Anna Lizzul: Thank you. And just wanted to ask a follow-up on just on marketing spend versus promotional levels, you’ve mentioned that advertising as a percent of sales, you intend to spend about 11% in fiscal ‘24 versus about 10% in fiscal ‘23. Do you feel this is the right level of investment given a ramp in marketing spend versus some peers in the space? And also just in terms of the balance of advertising spend versus promotional in fiscal ’24, it does sound like you’re ramping back up on promotional levels. And is this an intention to get back to pre-COVID levels with promotion as well? Thanks.

Linda Rendle: Sure. So on the marketing spend, as you rightly noted, we’ve spent about 10% of sales on advertising and sales promotion over our history. And there’s times we’ve spent more than that. This year, we’re targeting 11% and we think that’s a prudent investment given the pressure the consumer is going to be under from a macroeconomic perspective, the fact that we are coming off of four rounds of pricing, significant price increase, obviously cost justified, but we want to continue to support the consumer as they transition through that. And so we think 11% is the right number. And you have two data points that give us confidence that 11% is the right number. During the pandemic, we took our advertising spending up, even at a time when we couldn’t fully supply.

That increase in advertising led to stronger superiority ratings for our brands, and that gave us the confidence to take the four rounds of pricing that we took. So we think again, in a time where consumers are pressured and stressed, investing that additional point of advertising makes a lot of sense. And then the second data point I would give you is that we’ve been on a journey to get to know 100 million consumers in the US, and that allows us to personalize to them, which was part of our IGNITE strategy.
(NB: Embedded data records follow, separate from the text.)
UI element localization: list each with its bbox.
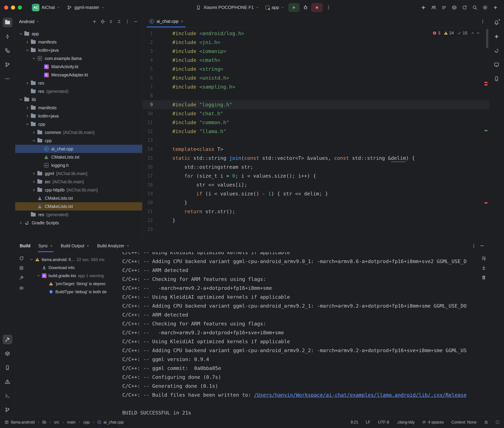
code-line-11[interactable]: 11#include "common.h" [143,118,489,127]
tab-Build Analyzer[interactable]: Build Analyzer [97,239,129,252]
status-indentation[interactable]: 4 spaces [422,420,444,425]
version-control-icon[interactable] [3,405,12,414]
close-icon[interactable] [50,244,53,247]
close-window-button[interactable] [4,6,8,10]
code-line-4[interactable]: 4#include <cmath> [143,56,489,65]
chevron-down-icon[interactable] [31,55,37,61]
pull-requests-icon[interactable] [3,60,12,69]
chevron-right-icon[interactable] [24,39,30,45]
stop-button[interactable] [311,3,323,12]
code-with-me-icon[interactable] [429,3,438,12]
tree-item-src[interactable]: src[AiChat.lib.main] [15,178,142,186]
code-line-19[interactable]: 19 if (i < values.size() - 1) { str << d… [143,189,489,198]
status-file-encoding[interactable]: UTF-8 [378,420,389,425]
editor-tab[interactable]: C ai_chat.cpp [145,15,187,27]
tree-item-build.gradle.kts[interactable]: Kbuild.gradle.ktsapp 1 warning [28,272,120,280]
tree-item-llama.android: fi…[interactable]: llama.android: fi…22 sec, 583 ms [28,255,120,263]
code-line-15[interactable]: 15static std::string join(const std::vec… [143,154,489,163]
running-devices-icon[interactable] [492,74,501,83]
code-line-5[interactable]: 5#include <string> [143,65,489,74]
locate-icon[interactable] [99,18,106,25]
code-area[interactable]: 1#include <android/log.h>2#include <jni.… [143,28,489,239]
tree-item-lib[interactable]: lib [15,95,142,104]
minimize-window-button[interactable] [11,6,15,10]
code-line-21[interactable]: 21 return str.str(); [143,207,489,216]
tree-item-CMakeLists.txt[interactable]: CMakeLists.txt [15,153,142,161]
tree-item-'jvmTarget: String' is deprec[interactable]: 'jvmTarget: String' is deprec [28,280,120,288]
commit-icon[interactable] [3,32,12,41]
resource-manager-icon[interactable] [3,349,12,358]
search-everywhere-icon[interactable] [470,3,479,12]
chevron-right-icon[interactable] [24,113,30,119]
tree-item-CMakeLists.txt[interactable]: CMakeLists.txt [15,194,142,202]
tree-item-res[interactable]: res(generated) [15,211,142,219]
build-tool-window-title[interactable]: Build [20,243,31,248]
gemini-icon[interactable] [491,3,500,12]
gradle-icon[interactable] [492,46,501,55]
more-icon[interactable] [124,18,131,25]
editor-options-icon[interactable] [480,19,485,24]
tree-item-ai_chat.cpp[interactable]: Cai_chat.cpp [15,145,142,153]
sync-project-icon[interactable] [460,3,469,12]
build-options-icon[interactable] [471,243,476,248]
run-configuration-selector[interactable]: app [263,3,287,11]
structure-icon[interactable] [3,46,12,55]
status-inspections-summary[interactable] [496,420,499,424]
tree-item-MainActivity.kt[interactable]: KMainActivity.kt [15,63,142,71]
code-line-22[interactable]: 22} [143,216,489,225]
problems-icon[interactable] [3,377,12,386]
code-line-9[interactable]: 9#include "logging.h" [143,100,489,109]
error-stripe-mark[interactable] [485,84,487,85]
next-problem-icon[interactable] [476,31,480,35]
tree-item-cpp-httplib[interactable]: cpp-httplib[AiChat.lib.main] [15,186,142,194]
chevron-right-icon[interactable] [31,187,37,193]
error-stripe-mark[interactable] [485,82,487,83]
hide-panel-icon[interactable] [132,18,139,25]
tree-item-cpp[interactable]: cpp [15,137,142,145]
terminal-icon[interactable] [3,391,12,400]
tree-item-manifests[interactable]: manifests [15,104,142,112]
device-selector[interactable]: Xiaomi POCOPHONE F1 [193,3,261,12]
breadcrumb-lib[interactable]: lib [42,420,46,425]
tree-item-kotlin+java[interactable]: kotlin+java [15,112,142,120]
task-list-icon[interactable] [440,3,448,12]
more-tool-windows-icon[interactable] [3,74,12,83]
breadcrumb-cpp[interactable]: cpp [83,420,90,425]
chevron-right-icon[interactable] [31,179,37,185]
project-selector[interactable]: AC AiChat [29,2,62,13]
tree-item-logging.h[interactable]: Hlogging.h [15,161,142,169]
status-clang-tidy[interactable]: .clang-tidy [397,420,415,425]
chevron-down-icon[interactable] [18,31,24,37]
code-line-2[interactable]: 2#include <jni.h> [143,38,489,47]
code-line-6[interactable]: 6#include <unistd.h> [143,74,489,82]
tree-item-common[interactable]: common[AiChat.lib.main] [15,128,142,137]
chevron-down-icon[interactable] [24,121,30,127]
filter-icon[interactable] [19,286,24,290]
breadcrumb-llama.android[interactable]: llama.android [11,420,35,425]
project-view-selector[interactable]: Android [19,19,34,24]
chevron-right-icon[interactable] [24,105,30,111]
ai-actions-icon[interactable] [419,3,428,12]
close-icon[interactable] [180,20,183,23]
tree-item-CMakeLists.txt[interactable]: CMakeLists.txt [15,202,142,211]
status-lock[interactable] [484,420,488,424]
breadcrumb-src[interactable]: src [54,420,59,425]
code-line-17[interactable]: 17 for (size_t i = 0; i < values.size();… [143,172,489,180]
tree-item-com.example.llama[interactable]: com.example.llama [15,54,142,63]
status-line-separator[interactable]: LF [366,420,370,425]
chevron-down-icon[interactable] [24,47,30,53]
code-line-20[interactable]: 20 } [143,198,489,207]
code-line-10[interactable]: 10#include "chat.h" [143,109,489,118]
code-line-14[interactable]: 14template<class T> [143,145,489,154]
error-stripe-mark[interactable] [485,202,487,204]
collapse-all-icon[interactable] [115,18,123,25]
chevron-right-icon[interactable] [18,220,24,226]
tab-Build Output[interactable]: Build Output [61,239,89,252]
chevron-right-icon[interactable] [24,80,30,86]
breadcrumb-main[interactable]: main [67,420,76,425]
previous-problem-icon[interactable] [471,31,475,35]
chevron-down-icon[interactable] [29,257,34,263]
build-icon[interactable] [3,335,12,344]
tree-item-Gradle Scripts[interactable]: Gradle Scripts [15,219,142,227]
soft-wrap-icon[interactable] [481,256,486,261]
We’ve nearly met that goal, and that has led to a return on investment in our advertising being the highest it ever was. We reached a high point year. So we feel really good about putting that extra point in because we know what we’re going to get from a returns perspective in addition to supporting the superiority of our brands.

And again, we’ll continue evaluate this moving forward. Doesn’t mean it will necessarily be 11% the year after. This is really a roll up of what we think our general managers need to best support our brands during this time. And then from a promotion perspective, promotions continue to be lower than they were pre-pandemic, but are ramping up. Our expectation is throughout the course of the year, we’ll return to more normalized promotions, so similar to what we were pre-pandemic. And, we’ve assumed to be fair, though, this year, it would ramp up faster and it hasn’t. But based on what we’re seeing in the data, we think that’s a fair assumption. And again, we wouldn’t be targeting going beyond what we were pre-pandemic, but just returning to those levels that we had.